Cameo, c. 312-324 AD, white-blue agate, 21.1 x 29.7 cm, National Museum of Antiquities, Leiden.

The story of this object is too long to summarise in a few words but it is worth considering how the interpretation and value of an object like this changes from one context to another. In the fourth century, a craftsman carved a relief in this precious three-layered white-blue agate, resulting in one of the largest antique cameos ever made. In ancient times, cameos were mostly used as signet rings and large earrings, but the size and weight of this agate – it weighs three kilos – means it was made as an independent artwork and probably gifted to Emperor Constantine to celebrate one of his victories. The scene shows the triumphant Emperor together with his wife Fausta and one of their sons in a chariot drawn by two centaurs - mythological creatures that were half-human, half-horse. We don't know who owned the hardstone after Constantine's death, but the cameo resurfaced in early seventeenth-century Antwerp, where the famous painter Peter Paul Rubens made a drawing of it. In Rubens' time, the stone's owner thought it showed the Triumph of the ancient god Bacchus in India. This may be one of the reasons why the agate was shipped to the East, combined with the knowledge that cameos were in high demand in India. In 1623, a disappointed Antwerp merchant reported that no more agates could be found in Constantinople because they had all been bought by Indians who had a “great desire” for the jewels. By the time that this cameo arrived in India however, the market had been flooded by imported stones and prices had dropped by fifty per cent.
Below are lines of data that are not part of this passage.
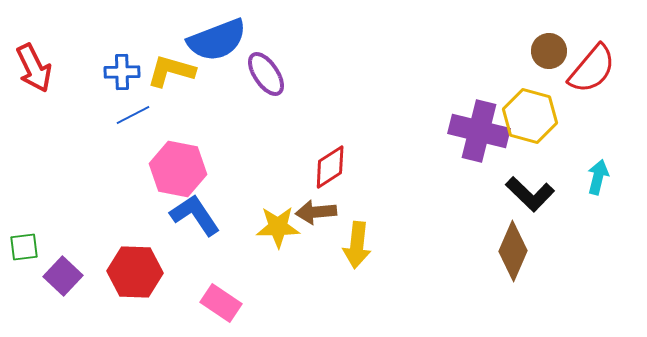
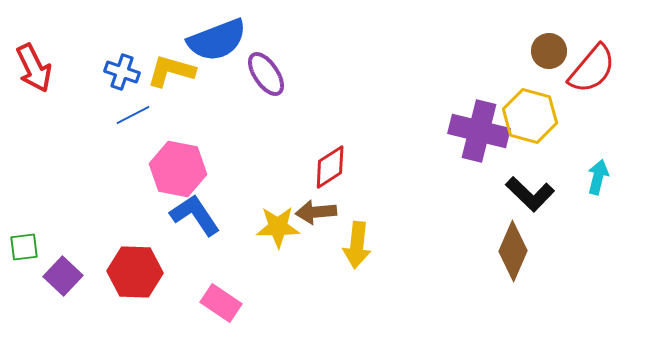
blue cross: rotated 20 degrees clockwise
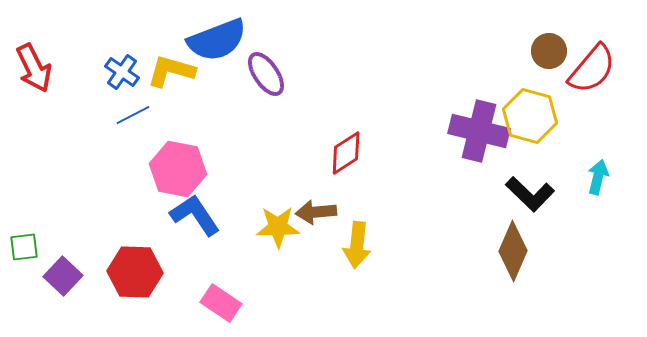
blue cross: rotated 16 degrees clockwise
red diamond: moved 16 px right, 14 px up
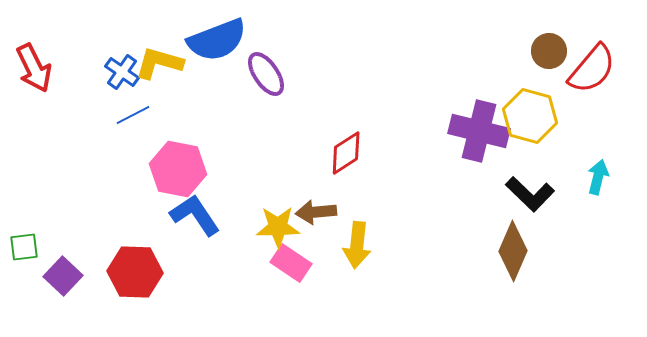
yellow L-shape: moved 12 px left, 8 px up
pink rectangle: moved 70 px right, 40 px up
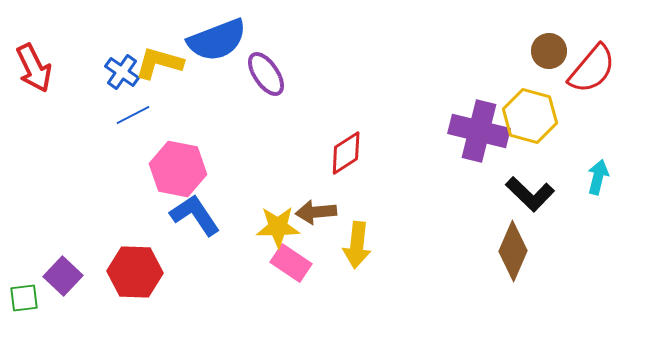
green square: moved 51 px down
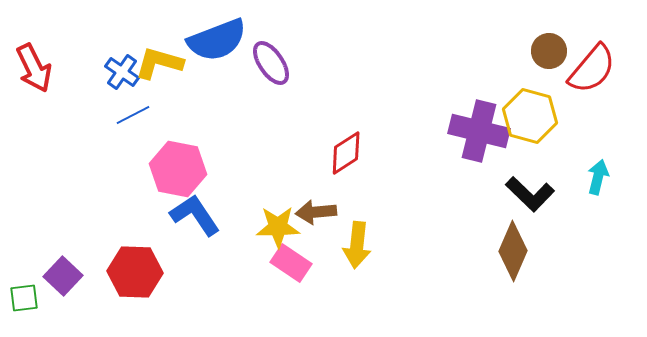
purple ellipse: moved 5 px right, 11 px up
The cameo was probably the most precious item on the Batavia when she was shipwrecked off the Western Australian coast in 1629. As part of his rescue mission, Commander Pelsaert brought divers from Indonesia who managed to salvage the cameo. Over the next thirty years, the Dutch East India Company desperately tried to sell the jewel in Persia, India, and Aceh but in vain. One Dutch officer explained that Muslims weren't interested in jewels showing human figures but only desired representations of animals, whereas another complained about the imperfection of the stones in the seventeenth-century frame. Unsold, the cameo returned to the Netherlands where in the early nineteenth century it was finally bought by the Dutch King William I for the impressive amount of 50,000 guilders, which in today's money would be the equivalent of about half a million AUD.